The first thing I notice is how clearly I can see the street patterns. In parts of Brooklyn and Queens, the street pattern is sharp. In Manhattan, the pattern is `fuzzier’, especially near the southern tip of Manhattan and in Midtown south of Central Park. There are an awful lot of pickups that, according to GPS coordinates, fall over the Hudson or East rivers, and quite a few pickups that fall in the portion of Central Park where there are no roads. Obviously, not a lot of taxi trips are starting in the rivers surrounding Manhattan, but what this plot shows is instead how important GPS error is. The fuzziness arises from tall buildings which make it quite difficult to get a good GPS fix, and the taller the buildings, the fuzzier the streets look. More broadly, the Midtown area south of Central Park is very bright, indicating a lot of taxi trips start there.
The second image is also taxi pickups, but on a much wider scale. Zoomed out, most of Manhattan lights up like a beacon, indicating far more pickups in Manhattan than the surrounding area. But the airports, JFK and La Guardia in particular, also light up, showing nearly as much visual intensity (trips per unit area starting there) as Midtown.
Taxi Dropoff Locations
Now let’s examine the dropoff locations using the Inferno colormap.
At first glance, the dropoff locations look a lot like the pickup locations within Manhattan.
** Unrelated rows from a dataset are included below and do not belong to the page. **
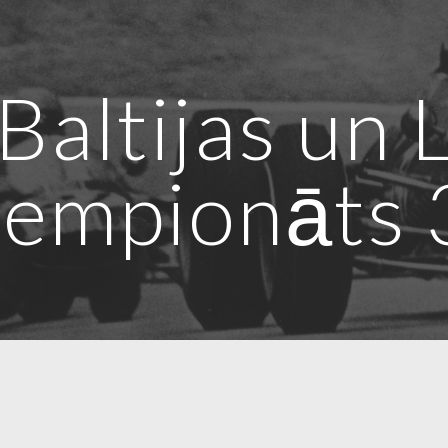
ip to main content
Skip to navigat
Baltijas un 
čempionāts 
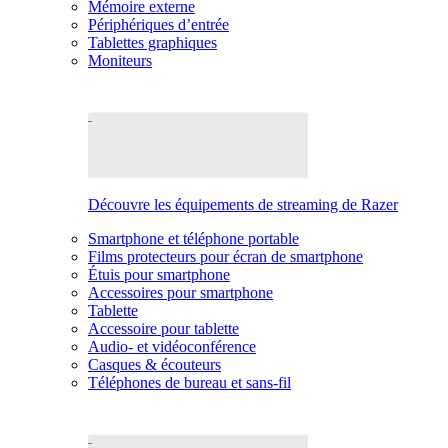
Mémoire externe
Périphériques d’entrée
Tablettes graphiques
Moniteurs
Découvre les équipements de streaming de Razer
Smartphone et téléphone portable
Films protecteurs pour écran de smartphone
Étuis pour smartphone
Accessoires pour smartphone
Tablette
Accessoire pour tablette
Audio- et vidéoconférence
Casques & écouteurs
Téléphones de bureau et sans-fil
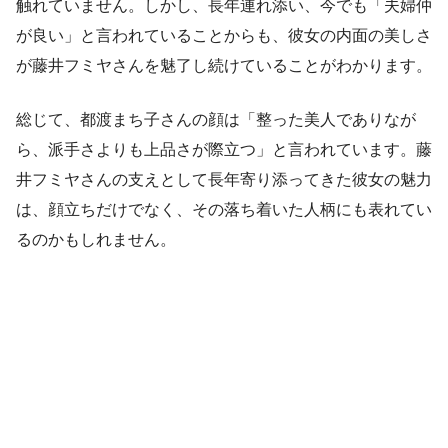
触れていません。しかし、長年連れ添い、今でも「夫婦仲
が良い」と言われていることからも、彼女の内面の美しさ
が藤井フミヤさんを魅了し続けていることがわかります。
総じて、都渡まち子さんの顔は「整った美人でありなが
ら、派手さよりも上品さが際立つ」と言われています。藤
井フミヤさんの支えとして長年寄り添ってきた彼女の魅力
は、顔立ちだけでなく、その落ち着いた人柄にも表れてい
るのかもしれません。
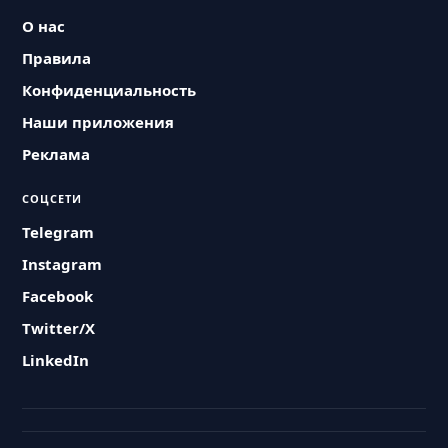
О нас
Правила
Конфиденциальность
Наши приложения
Реклама
СОЦСЕТИ
Telegram
Instagram
Facebook
Twitter/X
LinkedIn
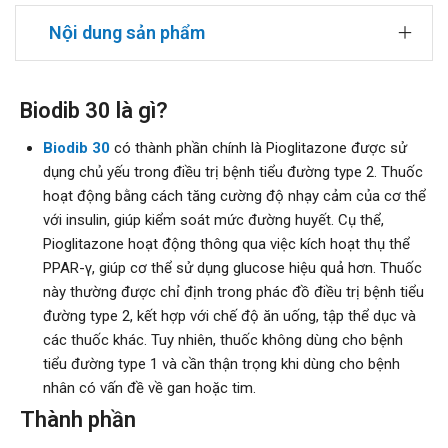
Nội dung sản phẩm
Biodib 30 là gì?
Biodib 30
có thành phần chính là Pioglitazone được sử
dụng chủ yếu trong điều trị bệnh tiểu đường type 2. Thuốc
hoạt động bằng cách tăng cường độ nhạy cảm của cơ thể
với insulin, giúp kiểm soát mức đường huyết. Cụ thể,
Pioglitazone hoạt động thông qua việc kích hoạt thụ thể
PPAR-γ, giúp cơ thể sử dụng glucose hiệu quả hơn. Thuốc
này thường được chỉ định trong phác đồ điều trị bệnh tiểu
đường type 2, kết hợp với chế độ ăn uống, tập thể dục và
các thuốc khác. Tuy nhiên, thuốc không dùng cho bệnh
tiểu đường type 1 và cần thận trọng khi dùng cho bệnh
nhân có vấn đề về gan hoặc tim.
Thành phần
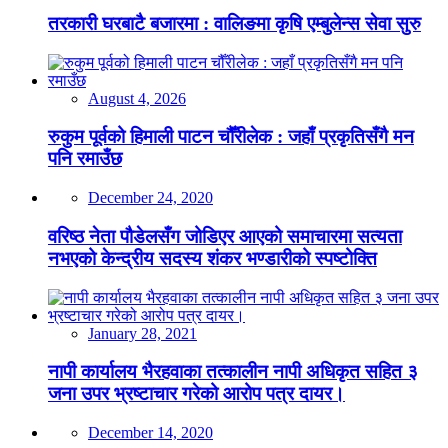
तरकारी घरबाटै बजारमा : वालिङमा कृषि एम्बुलेन्स सेवा सुरु
August 4, 2026
रुकुम पूर्वको हिमाली पाटन चौँरीलेक : जहाँ प्रकृतिसँगै मन
पनि रमाउँछ
December 24, 2020
वरिष्ठ नेता पौडेलसँग जोडिएर आएको समाचारमा सत्यता
नभएको केन्द्रीय सदस्य शंकर भण्डारीको स्पष्टोक्ति
January 28, 2021
नापी कार्यालय भैरहवाका तत्कालीन नापी अधिकृत सहित ३
जना उपर भ्रष्टाचार गरेको आरोप पत्र दायर।
December 14, 2020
The same regions, Midtown south of Central Park, and the southern tip of Manhattan show the brightest (and fuzziest) streets.
Zooming out to the broader metro area, the streets in Brooklyn and Queens are much sharper and brighter, indicating there are a lot more dropoffs in the outer boroughs than pickups, and indicating the GPS error in these regions tends to be lower, presumably due to fewer tall buildings. In fact, in some places it looks good enough to use as a street map, indicating a relatively even distribution of taxi dropoffs in Brooklyn and Queens. This is quite distinct from the pickups map, indicating that there are relatively few pickups in the outer boroughs, but a lot of dropoffs there. Many people take taxis from Manhattan to the outer boroughs, but a lot fewer take taxis from the outer boroughs into Manhattan.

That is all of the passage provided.